# MMPS in Iraq



## Smurf (Nov 22, 2009)

New chutes get high marks from Marines in Iraq 
MMP versatile, easier to use, jumpers say after training in Iraq 
By Cindy Fisher, Stars and Stripes
Mideast edition, Tuesday, July 22, 2008

Cindy Fisher / S&S
Marines with 3rd Reconnaissance Battalion line up one behind one another for landing in a drop zone on Al Asad Air Base in Anbar province, Iraq, last week. This was their second day of static line jumps -- in which their parachute is automatically released as they jump from an airplane -- using the Marine Corps' new multi-mission parachute system.  

Cindy Fisher / S&S
Gunnery Sgt. Timothy Parkhurst, 41, a parachute rigger with 3rd Reconnaissance Battalion, demonstrates how to gently push as much air as possible out of a parachute before packing it for jumping at Al Asad Air Base in Anbar province, Iraq, last week.  

Cindy Fisher / S&S
Gunnery Sgt. Marc Hogue does a free-fall parachute jump at 10,000 feet into a drop zone on Al Asad Air Base in Anbar province, Iraq, last week. This was the first time that the Marine Corps' newest parachute, the multi-mission parachute system, was being used in Iraq.  

Cindy Fisher / S&S
Sgt. Chris Forncrook, 23, of Sacramento, Calif., touches down at a drop zone on Al Asad Air Base in Iraq last week using the Marine Corps' new multi-mission parachute system. The 3rd Reconnaissance Battalion Marine said the ride down from 5,500 feet up was fun.The new parachute makes landing better, he said.  AL ASAD, Iraq — The Marine Corps’ newest parachute was used for the first time in Iraq last week during a five-day training program of progressively more difficult jumps. Officials say testing the gear in a war zone makes perfect sense.
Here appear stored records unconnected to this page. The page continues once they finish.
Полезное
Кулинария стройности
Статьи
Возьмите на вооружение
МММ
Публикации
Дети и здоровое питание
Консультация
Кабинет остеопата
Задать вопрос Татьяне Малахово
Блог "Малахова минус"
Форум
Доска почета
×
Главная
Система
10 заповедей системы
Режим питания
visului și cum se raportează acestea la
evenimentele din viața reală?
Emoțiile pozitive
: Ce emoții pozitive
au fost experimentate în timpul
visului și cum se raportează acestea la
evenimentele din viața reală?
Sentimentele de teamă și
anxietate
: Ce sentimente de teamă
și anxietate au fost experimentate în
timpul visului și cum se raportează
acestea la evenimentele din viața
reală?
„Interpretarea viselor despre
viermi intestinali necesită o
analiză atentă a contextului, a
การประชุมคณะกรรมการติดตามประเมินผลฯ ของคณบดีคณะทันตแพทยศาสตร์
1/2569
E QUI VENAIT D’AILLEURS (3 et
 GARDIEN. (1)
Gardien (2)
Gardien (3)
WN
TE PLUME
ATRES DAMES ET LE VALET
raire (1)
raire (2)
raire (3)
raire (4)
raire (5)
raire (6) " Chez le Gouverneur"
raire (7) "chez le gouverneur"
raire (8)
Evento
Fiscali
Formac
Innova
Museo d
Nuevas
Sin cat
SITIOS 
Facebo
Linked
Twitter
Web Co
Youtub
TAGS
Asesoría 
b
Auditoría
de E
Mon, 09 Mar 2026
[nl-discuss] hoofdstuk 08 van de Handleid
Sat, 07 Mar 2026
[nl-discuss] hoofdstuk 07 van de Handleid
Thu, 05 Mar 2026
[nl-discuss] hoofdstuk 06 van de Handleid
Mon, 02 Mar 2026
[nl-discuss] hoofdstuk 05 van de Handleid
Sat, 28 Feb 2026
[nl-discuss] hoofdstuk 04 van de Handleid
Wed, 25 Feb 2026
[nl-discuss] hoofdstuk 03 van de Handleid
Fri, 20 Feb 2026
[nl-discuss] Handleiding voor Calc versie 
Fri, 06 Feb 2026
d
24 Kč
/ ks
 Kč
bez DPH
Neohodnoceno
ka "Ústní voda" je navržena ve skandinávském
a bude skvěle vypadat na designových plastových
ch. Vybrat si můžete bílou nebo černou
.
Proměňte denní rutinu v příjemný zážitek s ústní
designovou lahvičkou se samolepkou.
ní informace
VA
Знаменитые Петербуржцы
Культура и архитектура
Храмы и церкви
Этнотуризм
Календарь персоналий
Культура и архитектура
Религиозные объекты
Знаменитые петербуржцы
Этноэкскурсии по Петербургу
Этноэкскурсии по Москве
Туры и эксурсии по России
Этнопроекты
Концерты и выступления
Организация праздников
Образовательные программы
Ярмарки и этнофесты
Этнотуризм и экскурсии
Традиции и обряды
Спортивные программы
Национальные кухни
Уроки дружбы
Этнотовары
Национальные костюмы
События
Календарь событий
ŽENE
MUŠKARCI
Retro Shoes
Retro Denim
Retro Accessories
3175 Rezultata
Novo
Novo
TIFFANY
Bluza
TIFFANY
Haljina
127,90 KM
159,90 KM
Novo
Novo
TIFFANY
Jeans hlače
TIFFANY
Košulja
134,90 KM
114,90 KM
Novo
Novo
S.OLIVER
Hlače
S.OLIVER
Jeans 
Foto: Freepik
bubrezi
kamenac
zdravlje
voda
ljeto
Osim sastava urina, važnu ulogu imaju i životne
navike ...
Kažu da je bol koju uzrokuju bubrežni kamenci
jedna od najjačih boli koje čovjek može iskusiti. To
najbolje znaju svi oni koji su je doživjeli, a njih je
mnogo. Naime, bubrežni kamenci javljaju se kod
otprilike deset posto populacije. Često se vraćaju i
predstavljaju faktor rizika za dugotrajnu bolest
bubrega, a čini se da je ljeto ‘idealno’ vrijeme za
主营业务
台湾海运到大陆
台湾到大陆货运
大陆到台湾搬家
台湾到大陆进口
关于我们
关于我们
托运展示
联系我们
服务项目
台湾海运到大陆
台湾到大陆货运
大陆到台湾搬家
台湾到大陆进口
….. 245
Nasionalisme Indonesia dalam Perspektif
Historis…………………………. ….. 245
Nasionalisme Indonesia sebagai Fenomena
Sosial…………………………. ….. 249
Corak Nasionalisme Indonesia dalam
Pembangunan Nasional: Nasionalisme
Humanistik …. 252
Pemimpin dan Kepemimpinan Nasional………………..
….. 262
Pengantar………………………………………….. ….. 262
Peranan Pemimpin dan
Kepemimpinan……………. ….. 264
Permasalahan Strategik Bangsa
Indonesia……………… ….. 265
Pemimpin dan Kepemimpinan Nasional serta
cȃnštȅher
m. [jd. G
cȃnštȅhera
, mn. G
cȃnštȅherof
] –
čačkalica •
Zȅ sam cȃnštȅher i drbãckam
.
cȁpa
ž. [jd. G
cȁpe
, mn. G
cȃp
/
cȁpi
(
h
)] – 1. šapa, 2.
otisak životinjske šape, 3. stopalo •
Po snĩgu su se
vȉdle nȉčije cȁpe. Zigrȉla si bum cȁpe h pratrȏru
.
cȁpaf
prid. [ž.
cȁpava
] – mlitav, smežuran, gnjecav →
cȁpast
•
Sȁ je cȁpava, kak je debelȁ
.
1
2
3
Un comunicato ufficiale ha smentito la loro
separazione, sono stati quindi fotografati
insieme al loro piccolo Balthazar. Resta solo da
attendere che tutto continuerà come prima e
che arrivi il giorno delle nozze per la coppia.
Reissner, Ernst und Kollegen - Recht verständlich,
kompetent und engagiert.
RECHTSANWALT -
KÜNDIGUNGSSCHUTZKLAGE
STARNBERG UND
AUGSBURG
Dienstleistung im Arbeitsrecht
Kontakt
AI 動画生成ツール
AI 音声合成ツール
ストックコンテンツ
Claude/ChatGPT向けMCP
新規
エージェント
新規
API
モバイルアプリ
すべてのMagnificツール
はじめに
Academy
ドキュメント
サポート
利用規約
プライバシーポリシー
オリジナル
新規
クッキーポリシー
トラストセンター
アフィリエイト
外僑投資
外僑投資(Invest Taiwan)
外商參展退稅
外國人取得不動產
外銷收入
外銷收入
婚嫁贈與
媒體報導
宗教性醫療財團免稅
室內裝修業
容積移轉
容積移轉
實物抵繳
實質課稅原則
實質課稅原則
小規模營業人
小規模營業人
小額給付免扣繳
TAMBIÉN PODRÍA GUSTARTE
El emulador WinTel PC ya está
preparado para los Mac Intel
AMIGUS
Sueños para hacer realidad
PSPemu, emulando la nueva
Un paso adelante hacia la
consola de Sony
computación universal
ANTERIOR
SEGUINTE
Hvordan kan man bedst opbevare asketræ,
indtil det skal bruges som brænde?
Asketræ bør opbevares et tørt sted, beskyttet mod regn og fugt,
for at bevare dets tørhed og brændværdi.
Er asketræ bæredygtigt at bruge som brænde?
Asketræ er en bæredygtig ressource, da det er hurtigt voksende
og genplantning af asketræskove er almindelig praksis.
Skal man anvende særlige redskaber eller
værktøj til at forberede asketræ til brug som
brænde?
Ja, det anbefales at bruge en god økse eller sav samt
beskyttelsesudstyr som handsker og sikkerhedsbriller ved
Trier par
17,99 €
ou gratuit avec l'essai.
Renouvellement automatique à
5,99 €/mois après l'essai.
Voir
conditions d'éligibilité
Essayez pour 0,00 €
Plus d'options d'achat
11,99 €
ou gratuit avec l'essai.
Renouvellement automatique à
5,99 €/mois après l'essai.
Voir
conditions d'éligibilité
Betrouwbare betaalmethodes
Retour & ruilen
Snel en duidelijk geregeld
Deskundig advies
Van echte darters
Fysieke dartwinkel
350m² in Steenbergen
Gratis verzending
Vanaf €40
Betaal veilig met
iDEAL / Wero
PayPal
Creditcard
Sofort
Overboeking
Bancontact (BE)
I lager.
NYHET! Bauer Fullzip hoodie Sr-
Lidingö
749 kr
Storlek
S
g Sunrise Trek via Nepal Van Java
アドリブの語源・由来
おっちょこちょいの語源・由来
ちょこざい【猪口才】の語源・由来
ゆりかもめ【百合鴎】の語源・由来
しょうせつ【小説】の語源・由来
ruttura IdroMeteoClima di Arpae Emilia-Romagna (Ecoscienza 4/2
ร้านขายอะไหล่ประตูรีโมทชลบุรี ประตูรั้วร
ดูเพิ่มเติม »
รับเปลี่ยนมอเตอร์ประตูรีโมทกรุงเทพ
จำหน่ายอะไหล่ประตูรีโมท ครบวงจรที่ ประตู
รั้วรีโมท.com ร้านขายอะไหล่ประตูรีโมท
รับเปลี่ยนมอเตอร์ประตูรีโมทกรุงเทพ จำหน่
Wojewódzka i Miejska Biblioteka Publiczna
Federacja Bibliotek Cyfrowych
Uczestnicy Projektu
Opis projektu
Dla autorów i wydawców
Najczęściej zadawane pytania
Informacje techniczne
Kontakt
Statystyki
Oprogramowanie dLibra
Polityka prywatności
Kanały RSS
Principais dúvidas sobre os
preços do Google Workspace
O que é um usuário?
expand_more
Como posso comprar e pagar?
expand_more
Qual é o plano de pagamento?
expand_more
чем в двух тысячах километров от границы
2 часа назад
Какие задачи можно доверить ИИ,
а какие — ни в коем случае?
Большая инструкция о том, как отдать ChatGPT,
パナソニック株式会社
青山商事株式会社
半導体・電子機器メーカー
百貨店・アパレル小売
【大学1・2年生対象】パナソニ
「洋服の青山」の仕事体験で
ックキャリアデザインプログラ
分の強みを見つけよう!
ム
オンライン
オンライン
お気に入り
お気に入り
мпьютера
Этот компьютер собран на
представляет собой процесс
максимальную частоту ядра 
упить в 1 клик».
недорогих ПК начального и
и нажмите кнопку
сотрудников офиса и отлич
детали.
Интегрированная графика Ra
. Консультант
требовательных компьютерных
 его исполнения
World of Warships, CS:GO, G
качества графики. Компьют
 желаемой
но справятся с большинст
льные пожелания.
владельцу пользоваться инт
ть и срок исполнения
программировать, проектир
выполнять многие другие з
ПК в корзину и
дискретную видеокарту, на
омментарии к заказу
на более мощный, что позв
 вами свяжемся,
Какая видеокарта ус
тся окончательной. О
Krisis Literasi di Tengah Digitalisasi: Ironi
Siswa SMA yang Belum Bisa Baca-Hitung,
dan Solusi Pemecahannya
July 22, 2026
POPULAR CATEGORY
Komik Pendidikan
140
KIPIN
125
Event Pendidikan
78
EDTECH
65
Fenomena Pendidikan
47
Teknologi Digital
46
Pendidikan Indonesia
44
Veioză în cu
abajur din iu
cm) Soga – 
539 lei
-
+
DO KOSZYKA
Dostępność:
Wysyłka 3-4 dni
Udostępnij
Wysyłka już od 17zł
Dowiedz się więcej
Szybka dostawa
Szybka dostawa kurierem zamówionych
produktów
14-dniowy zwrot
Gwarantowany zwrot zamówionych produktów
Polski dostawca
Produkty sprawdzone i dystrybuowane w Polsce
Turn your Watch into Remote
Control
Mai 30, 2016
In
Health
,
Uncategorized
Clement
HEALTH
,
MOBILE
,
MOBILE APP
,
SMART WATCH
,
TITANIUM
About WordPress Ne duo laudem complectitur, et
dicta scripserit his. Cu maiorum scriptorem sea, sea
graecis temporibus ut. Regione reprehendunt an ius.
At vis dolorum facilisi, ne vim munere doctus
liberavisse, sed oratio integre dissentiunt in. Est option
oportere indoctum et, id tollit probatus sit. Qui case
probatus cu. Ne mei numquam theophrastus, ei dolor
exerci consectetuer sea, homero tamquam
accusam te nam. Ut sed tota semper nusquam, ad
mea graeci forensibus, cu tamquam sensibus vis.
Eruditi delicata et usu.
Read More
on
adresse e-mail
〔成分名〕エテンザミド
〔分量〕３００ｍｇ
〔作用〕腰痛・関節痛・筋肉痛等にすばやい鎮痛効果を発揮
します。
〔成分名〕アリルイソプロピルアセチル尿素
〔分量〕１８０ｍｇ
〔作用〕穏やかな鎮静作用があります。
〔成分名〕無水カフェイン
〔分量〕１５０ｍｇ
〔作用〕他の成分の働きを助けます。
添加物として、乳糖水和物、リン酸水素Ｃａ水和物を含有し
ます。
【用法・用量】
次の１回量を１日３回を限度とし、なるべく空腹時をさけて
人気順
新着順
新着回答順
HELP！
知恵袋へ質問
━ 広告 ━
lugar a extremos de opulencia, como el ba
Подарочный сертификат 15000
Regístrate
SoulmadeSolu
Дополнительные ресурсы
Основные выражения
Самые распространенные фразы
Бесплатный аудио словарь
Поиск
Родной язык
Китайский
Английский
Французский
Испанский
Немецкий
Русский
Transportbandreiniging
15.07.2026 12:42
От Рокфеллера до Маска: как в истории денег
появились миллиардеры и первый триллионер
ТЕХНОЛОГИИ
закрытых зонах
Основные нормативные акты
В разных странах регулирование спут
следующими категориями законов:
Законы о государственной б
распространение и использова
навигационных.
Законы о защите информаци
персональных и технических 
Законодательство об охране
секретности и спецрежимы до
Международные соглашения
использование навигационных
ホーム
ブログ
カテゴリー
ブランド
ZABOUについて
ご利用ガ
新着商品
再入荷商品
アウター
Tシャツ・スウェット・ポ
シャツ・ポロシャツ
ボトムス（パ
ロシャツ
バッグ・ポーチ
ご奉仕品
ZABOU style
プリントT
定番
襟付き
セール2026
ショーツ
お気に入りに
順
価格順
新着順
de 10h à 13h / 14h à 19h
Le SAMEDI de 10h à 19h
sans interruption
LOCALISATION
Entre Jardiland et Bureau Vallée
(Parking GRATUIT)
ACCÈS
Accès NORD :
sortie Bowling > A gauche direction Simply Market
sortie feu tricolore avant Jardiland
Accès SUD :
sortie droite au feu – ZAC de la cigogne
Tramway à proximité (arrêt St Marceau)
The multimission parachute system, which the Corps had been testing for about two years, is replacing the MC-5 static line/free-fall ram air parachute system, said Master Sgt. Monroe Stueber, operations chief of the 3rd Reconnaissance Battalion.

More than 20 jumpers with 3rd Recon participated in the day and night static line jumps from 5,500 feet and higher, and free fall jumps from 10,000 feet, using the multimission parachute system. 

This was also the first time that static line and free fall jumps had been done together, Gunnery Sgt. Marc Hogue, 39, a 3rd Recon jump master from Tempe, Ariz., said Thursday.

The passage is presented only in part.